İşverenler de memnun, çünkü maaş yan giderleri yok. Üstelik vasıflı ve uzman bir elemanları var.
Peki piyasada iş bekleyenler?
Kimin umurunda.
İşin en korkunç tarafı ise devlet bu prosedürü bildiği halde, hiçbir şekilde de müdahale etmez.
Hoş, etse ne olur, iki hafta düzgün gider, sonra aynı tas, aynı hamam.
Evet, bu yazıyı yazdığım için, yine bir sürü tenkit gelecektir.
Peşinen demek isterim ki, evvela iyi okuyun ve bu sistemin neresindensiniz, bunu dürüstçe sorgulayın.
Zira, hem devletten maaş al, hem sosyal güvencen olsun, ama başkalarına da imkan tanıma, işlerine devam et, bu ne kadar doğrudur acaba?

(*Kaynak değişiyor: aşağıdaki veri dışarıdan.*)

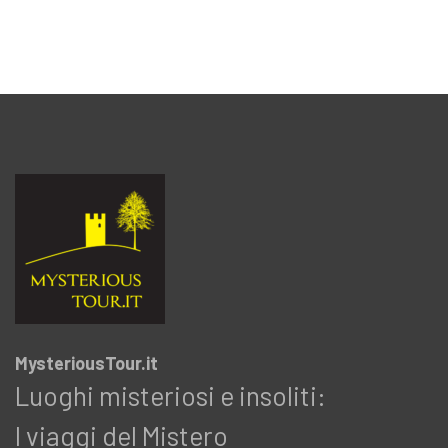
MysteriousTour.it
Luoghi misteriosi e insoliti:
I viaggi del Mistero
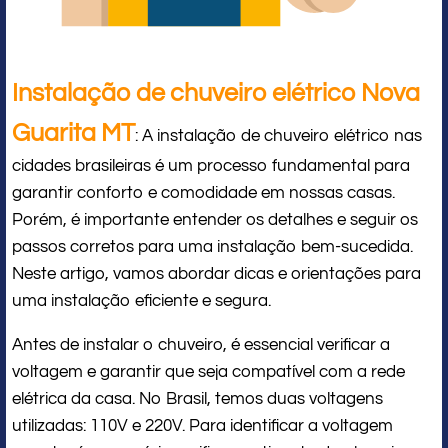
Instalação de chuveiro elétrico Nova
Guarita MT
: A instalação de chuveiro elétrico nas
cidades brasileiras é um processo fundamental para
garantir conforto e comodidade em nossas casas.
Porém, é importante entender os detalhes e seguir os
passos corretos para uma instalação bem-sucedida.
Neste artigo, vamos abordar dicas e orientações para
uma instalação eficiente e segura.
Antes de instalar o chuveiro, é essencial verificar a
voltagem e garantir que seja compatível com a rede
elétrica da casa. No Brasil, temos duas voltagens
utilizadas: 110V e 220V. Para identificar a voltagem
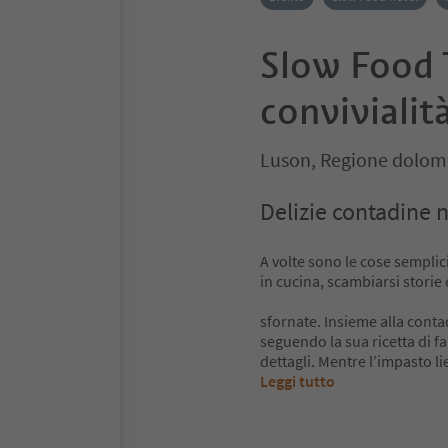
Slow Food T
convivialit
Luson, Regione dolomi
Delizie contadine n
A volte sono le cose semplic
in cucina, scambiarsi storie
sfornate. Insieme alla contad
seguendo la sua ricetta di f
dettagli. Mentre l’impasto lie
Leggi tutto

Bu soruyu ben işverenlere de soruyorum.
Bu şekilde ilerleyen sistem, ne kadar adil? Ne kadar dürüst?
Devleti dolandırmak olmuyor mu bu?
Devlet derken, tüyü bitmemiş yetimin hakkını kast ediyorum.
Bu hakkı yemek, ne kadar adil? Ne kadar helal?
Ben şahsen, dürüst olup, kolayın yerine zoru seçenin yanında olmayı yeğliyorum.
Devlete hiç yoktan ve bu zor koşullarda kalkıp her yıl 113 Milyar lirayı yüklemeyen bir siyasi lider, elbette ki takdir edilmelidir.
Boş vaatler ile, milleti kandıran, sonra da PR ile makam doldurma peşinde olan, içi boş balonlar ile yan yana olmaktansa, dürüst birinin yanında olmak, tercihimdir.
Bu meseleyi, herkesin öz vicdan muhasebesine bırakıyorum.